Nello studio, gli autori hanno ricostruito “l’influenza del rilascio di fosforo vulcanico nel tardo Ordoviciano sul sistema marino, abbinando una stima dell’apporto di fosfato a un modello biogeochimico globale”. Secondo i risultati dello studio, “un massiccio vulcanismo può guidare un sostanziale raffreddamento globale su scale temporali di milioni di anni a causa del rilascio di fosforo associato all’erosione a lungo termine dei depositi vulcanici, compensando il riscaldamento temporaneo delle emissioni di gas serra associate alle eruzioni vulcaniche. Tale raffreddamento a lungo termine e il potenziale per l’eutrofizzazione marina possono essere importanti per altri eventi globali causati dal vulcanismo”.

La nostra ricostruzione indica che la deposizione di bentonite si è verificata in due impulsi distinti, corrispondenti all’eruzione di due province vulcaniche geograficamente distinte. Il primo impulso rappresenta il vulcanismo nordamericano/scandinavo ed è ben limitato, con la massima intensità di deposizione che si è verificata tra 454,5 e 453 milioni di anni fa, con un picco a 453,5 milioni di anni fa”, scrivono i ricercatori. Lo studio “suggerisce che il vulcanismo più intenso nella regione della Cina si è verificato tra 445,25 e 442,5 milioni di anni fa con un picco a circa 444 milioni di anni fa, corrispondente ad alcune delle date più accurate dagli affioramenti nella provincia sudoccidentale dello Yunnan e nella provincia centrale di Hubei. Questi due impulsi vulcanici corrispondono bene alle due variazioni isotopiche del carbonio (CIE) principali del tardo Ordoviciano (Guttenburg isotopic carbon excursion (GICE) e Hirnantian isotopic carbon excursion (HICE)) e possono quindi supportare un legame tra vulcanismo e cambiamento climatico”.
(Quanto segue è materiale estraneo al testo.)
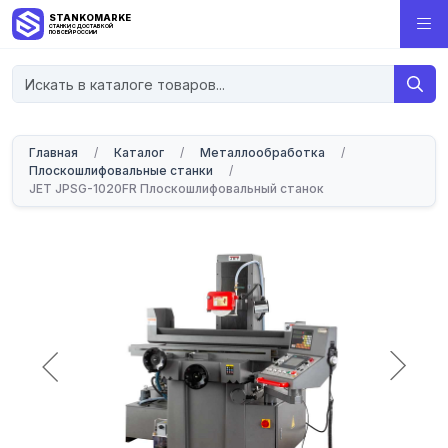
STANKOMARKET
СТАНКИ С ДОСТАВКОЙ
ПО ВСЕЙ РОССИИ
Главная
/
Каталог
/
Металлообработка
/
Плоскошлифовальные станки
/
JET JPSG-1020FR Плоскошлифовальный станок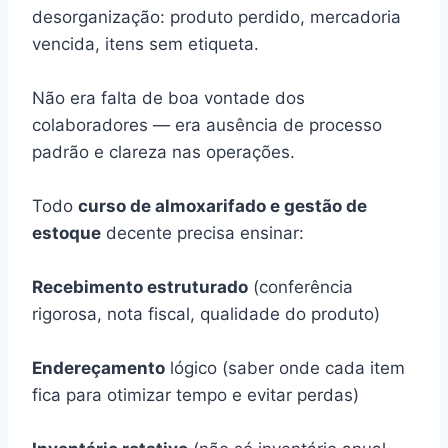
desorganização: produto perdido, mercadoria
vencida, itens sem etiqueta.
Não era falta de boa vontade dos
colaboradores — era ausência de processo
padrão e clareza nas operações.
Todo
curso de almoxarifado e gestão de
estoque
decente precisa ensinar:
Recebimento estruturado
(conferência
rigorosa, nota fiscal, qualidade do produto)
Endereçamento
lógico (saber onde cada item
fica para otimizar tempo e evitar perdas)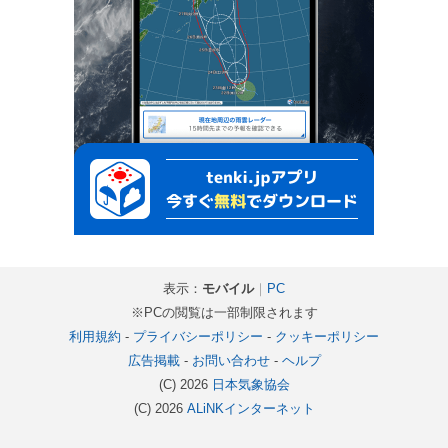
表示：
モバイル
｜
PC
※PCの閲覧は一部制限されます
利用規約
-
プライバシーポリシー
-
クッキーポリシー
広告掲載
-
お問い合わせ
-
ヘルプ
(C) 2026
日本気象協会
(C) 2026
ALiNKインターネット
“I risultati dei nostri modelli suggeriscono che la diagenesi delle ceneri vulcaniche e l’erosione dei prodotti eruttati probabilmente hanno giocato un ruolo chiave nel sistema terrestre del Tardo Ordoviciano. I nostri risultati potrebbero spiegare diverse caratteristiche della LOME, che non seguono le tendenze associate ad altre estinzioni di massa, in particolare il collegamento al raffreddamento piuttosto che al riscaldamento. Per il tardo Ordoviciano, sembra che la natura a lungo termine dell’apporto di nutrienti dall’erosione dei prodotti eruttivi, come la cenere vulcanica, giochi un ruolo più dominante rispetto al riscaldamento a medio termine associato all’iniezione di CO2. Quando si confronta il cambiamento climatico, è chiaro che la prima diminuzione della diversità faunistica si è verificata subito dopo la GICE, con due ulteriori diminuzioni che si sono verificate temporalmente vicino all’HICE. Le supereruzioni rappresentate dalle bentoniti avrebbero probabilmente portato a un raffreddamento iniziale (dovuto all’iniezione di aerosol stratosferici), seguite da un riscaldamento (da iniezione di CO2), prima del raffreddamento a causa dell’aumento dell’apporto di nutrienti e dei livelli di produttività associati. I cicli di riscaldamento/raffreddamento che questo scenario rappresenta sono presumibilmente pericolosi per gli organismi, con la perdita di biodiversità che si verifica quando le temperature scendono al di fuori della finestra ottimale, spiegando potenzialmente l’inizio della LOME. Le età della bentonite suggeriscono che si siano verificate più eruzioni tra i due maggiori episodi vulcanici e le CIE, che potrebbero aver portato a CIE locali temporanee, come quelle riportati nelle sezioni scandinave”, riporta lo studio.

I ricercatori concludono che “la natura a impulsi del raffreddamento globale sembra essere il risultato dell’eruzione di due distinte province vulcaniche, una in quello che oggi è il Nord America e il Baltico, e l’altra in quella che è oggi la Cina meridionale. Inoltre, i nostri modelli suggeriscono che la deposizione di estesi manti di cenere e l’erosione delle lave poste durante il vulcanismo del tardo Ordoviciano hanno fornito fosforo sufficiente per guidare il raffreddamento globale, la glaciazione e il LOME”.